No differences in beef flavor were seen at any time period. Given that the GR, SAR and VI displayed similar sensory characteristics as the LD in juiciness, tenderness and chewiness, there is potential to add value to these muscles by merchandising them as individual muscles or cuts.   

Objective 2 

The calpain enzyme system serves as the main source of postmortem protein degradation during aging. The calpain system contains the isomers μ-calpain and m-calpain, and μ-calpain appears to be responsible for much of the proteolysis linked to tenderization. A greater portion of μ-calpain catalytic subunit present as the 76 kDa autolysis product indicates that a greater proportion of μ-calpain has been active. Presence of the 78 kDa indicates prior activation of μ-calpain and unautolyzed 80 kDa indicates less calpain has been previously active. At 24 hour postmortem there were no differences between muscles in the proportion of the catalytic subunit present as the unautolyzed 80 kDa subunit. However, differences were detected between muscles in the proportion of the μ-calpain catalytic subunit present as a 76 kDa and 78 kDa bands. The Ad, GR, and LD had the higher percentage of the 76 kDa band than the VI and SAR, suggesting that μ-calpain had been activated to a greater extent at 24 hours in those muscles. The AD and SAR both had high amounts of the 76 kDa band and low calpastatin activity, suggesting that a significant amount of proteolysis is occurring at 24 hours postmortem.   

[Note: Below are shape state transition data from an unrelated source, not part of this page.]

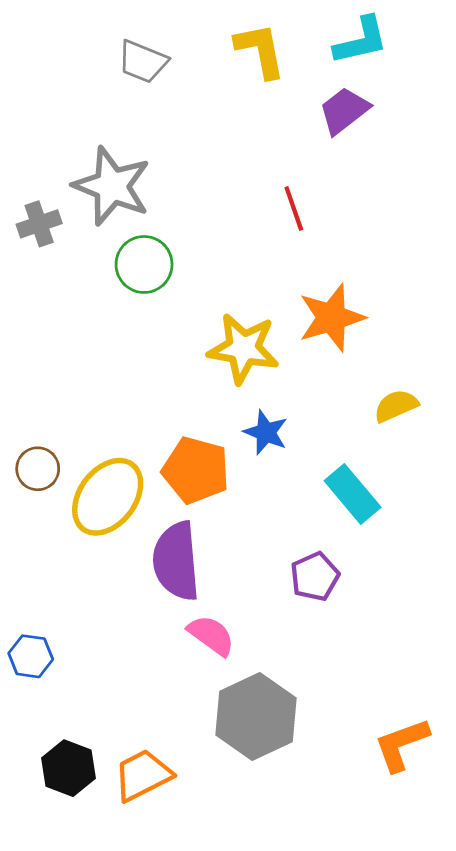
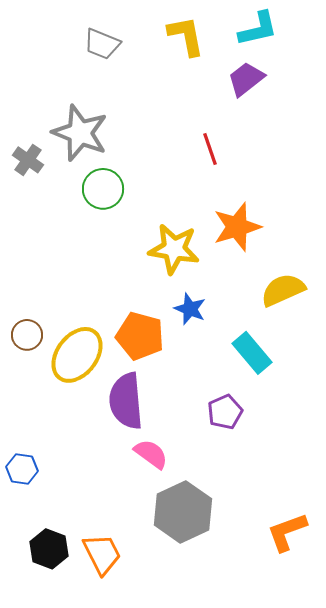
gray cross: (39, 224) -> (28, 160), turned -36
yellow semicircle: (396, 406) -> (283, 290), size x1.4
orange trapezoid: (143, 775) -> (102, 554), turned 90

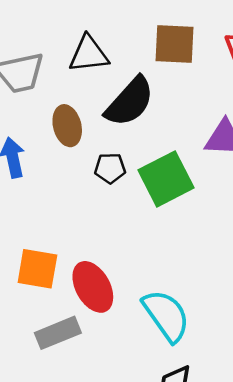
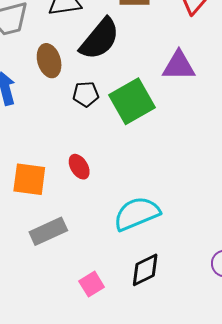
red ellipse: (93, 287) -> (79, 167), moved, size x0.6
cyan semicircle: (166, 316) -> (137, 214), turned -75

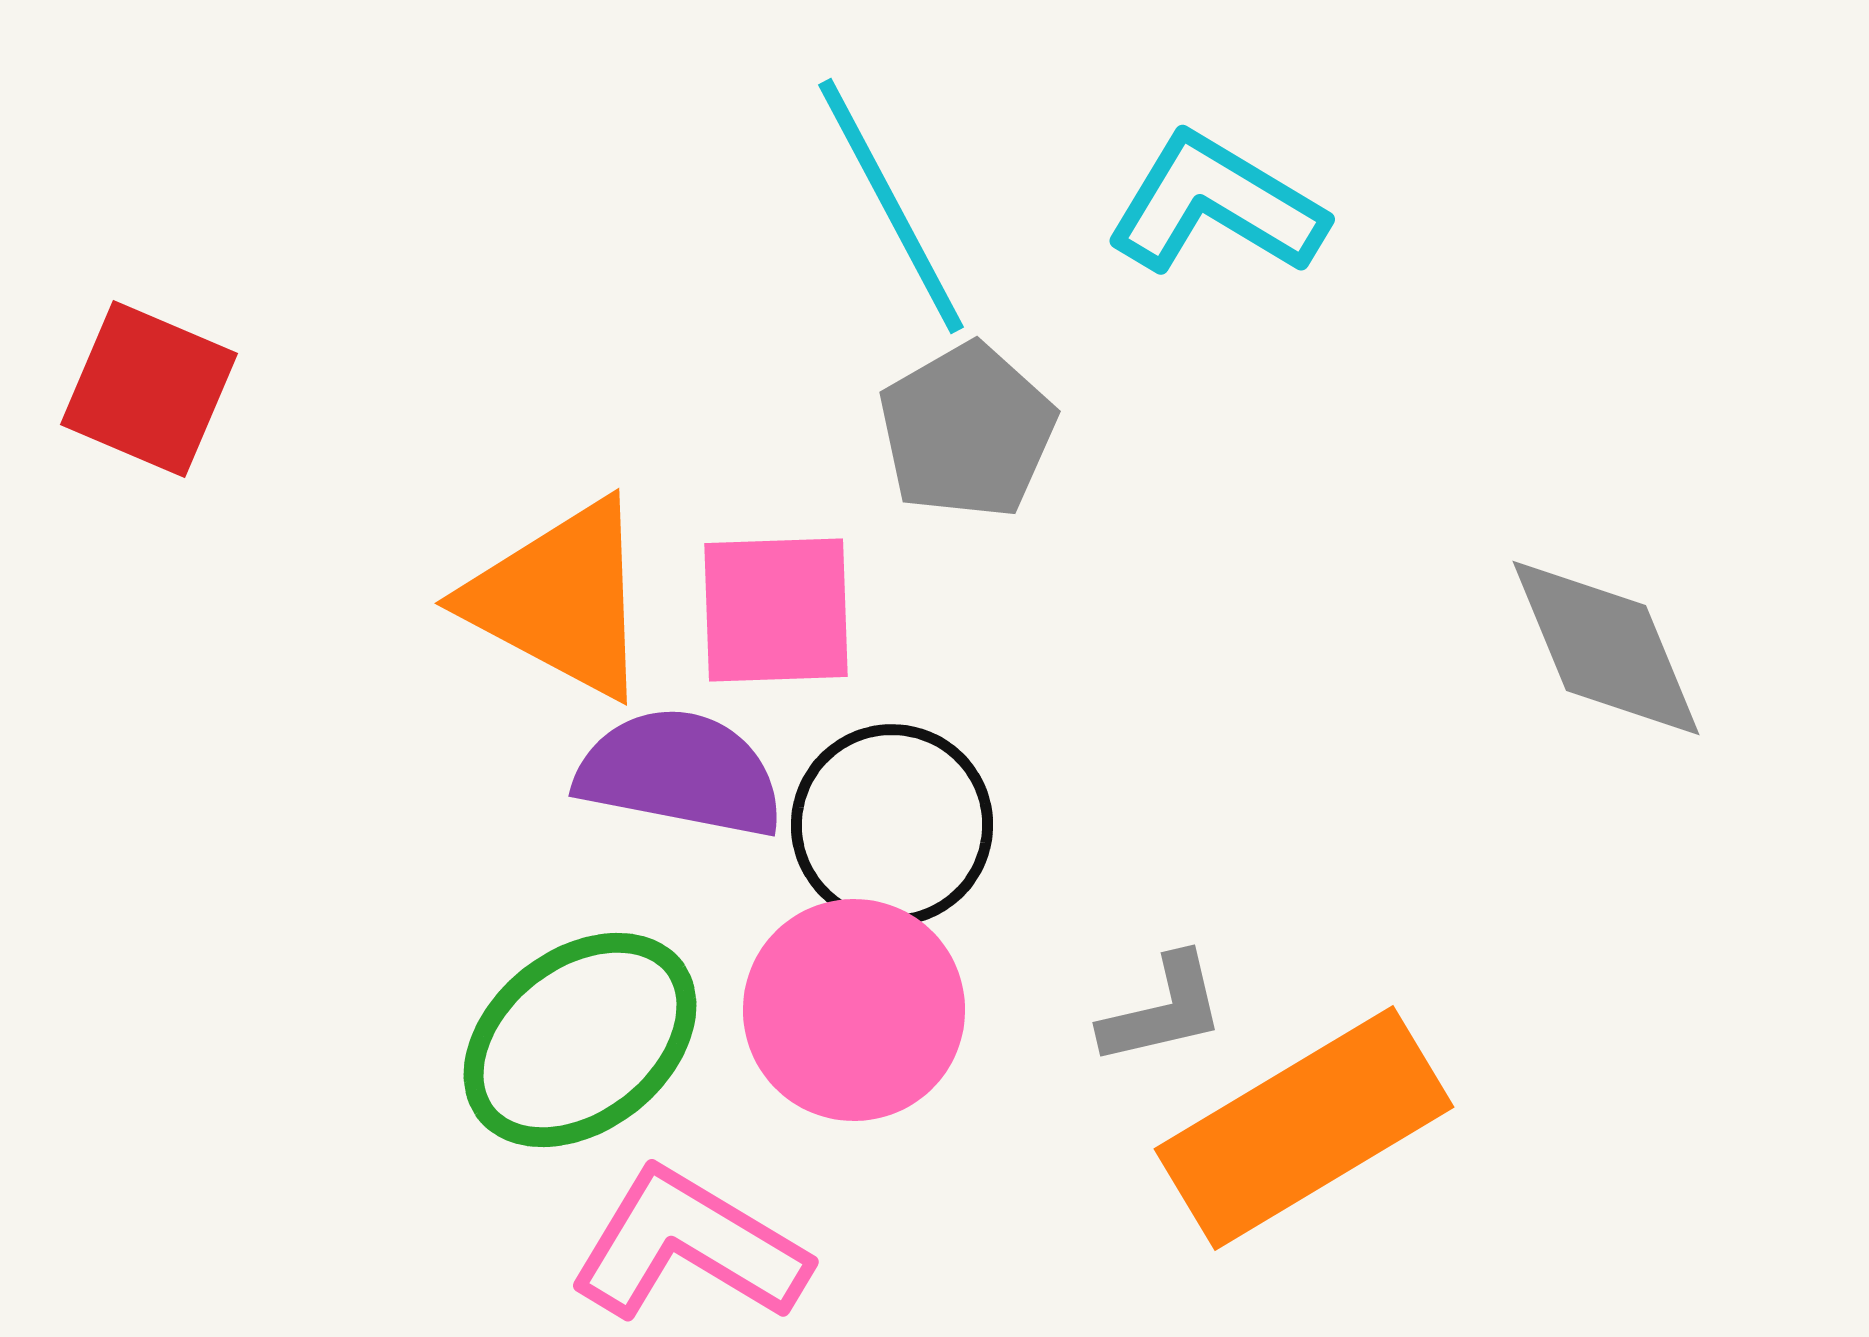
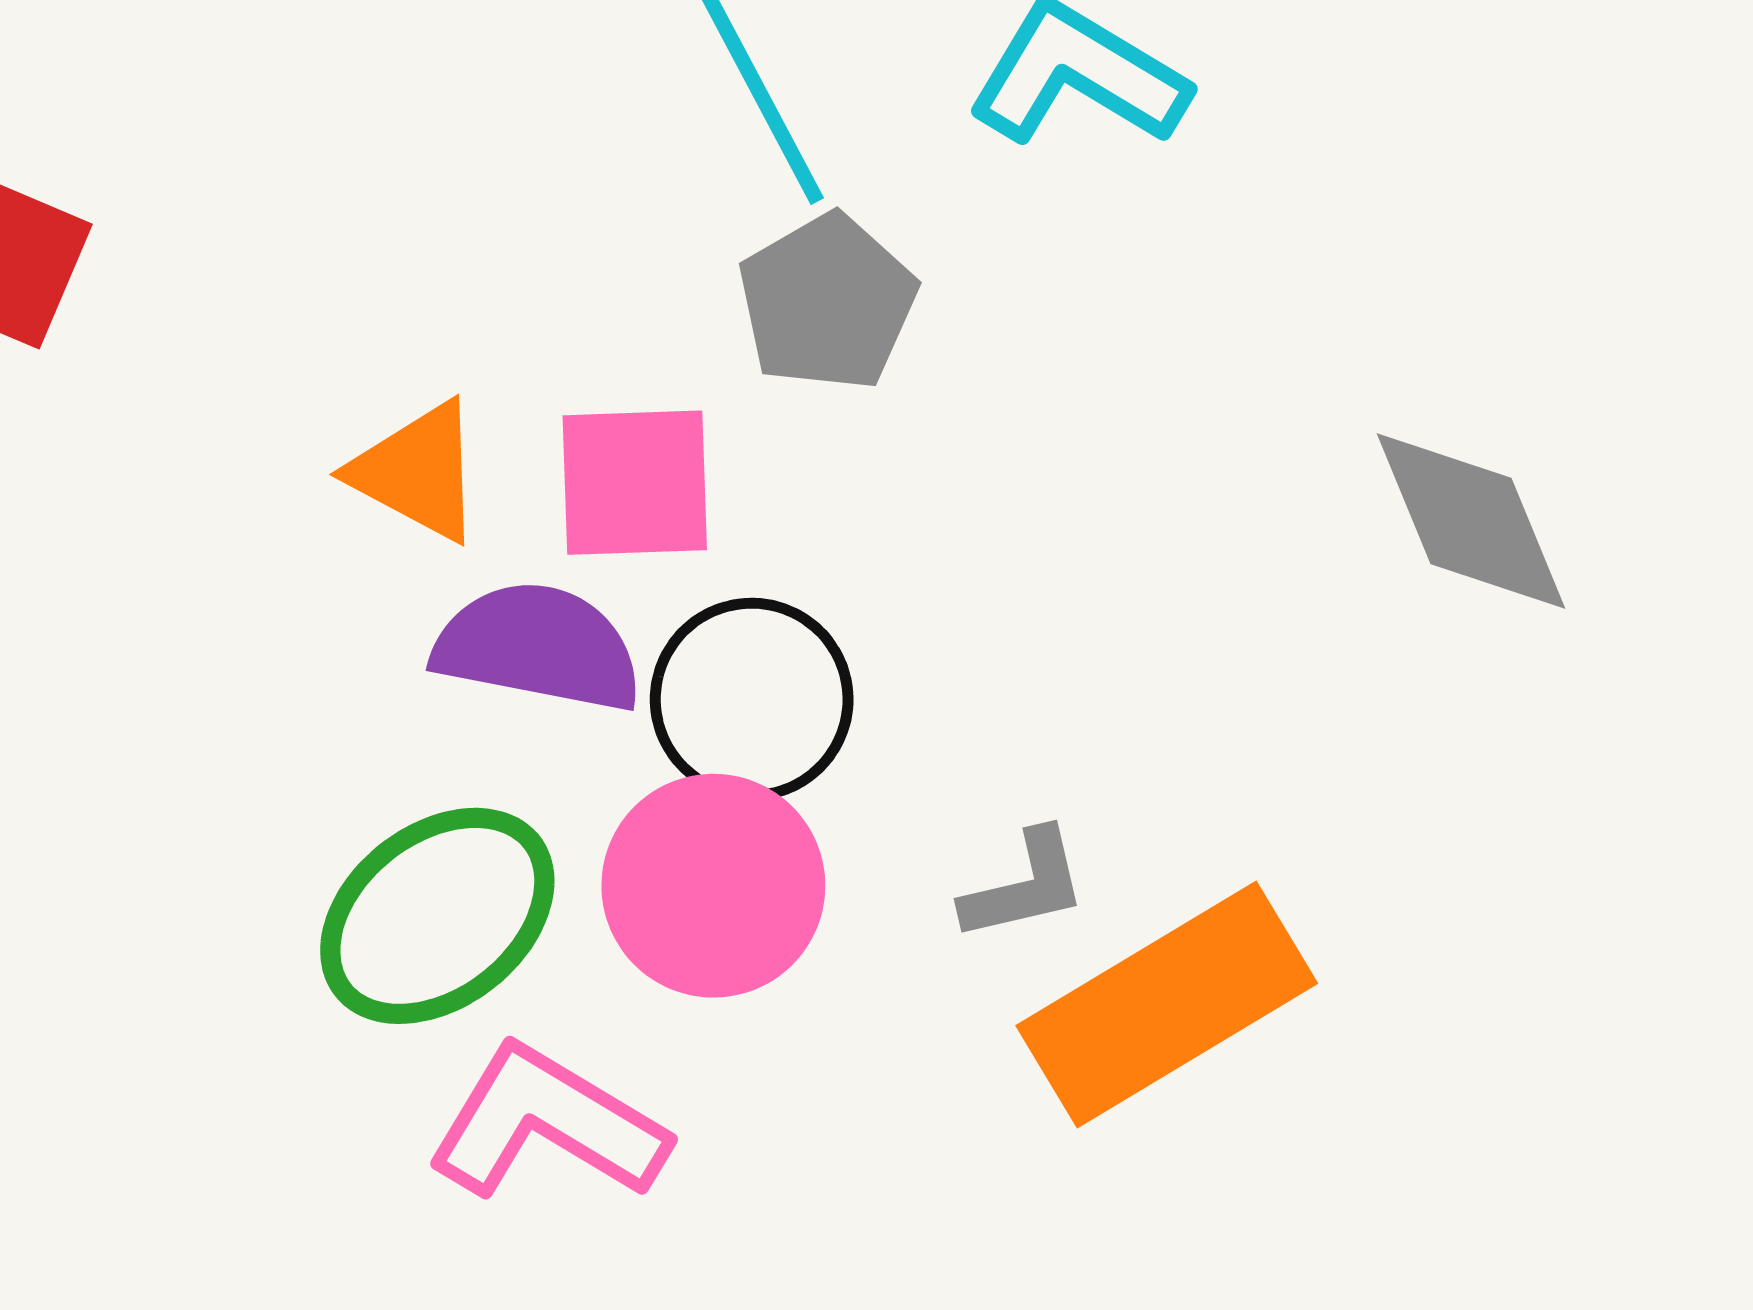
orange triangle: (560, 599) -> (417, 472), size x0.7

Troponin T is also a substrate of the calpain system and is strongly related to beef tenderness. On day 1, its 30 kDa was less intense than GR, LD, and VI and its UI band of VI was less intense than the AD, GR and LD. On day 7, the 30 kDa band of LD was more intense than all other muscles sampled.


These data indicate that physical and biochemical differences exist between individual muscles of the round and provide insight into how the individual muscles of the round are tenderizing during aging. The GR, SAR and VI had tenderness and juiciness values similar to or better than the LD, suggesting that they may be able to be removed and sold as individual cuts to add value to the carcass.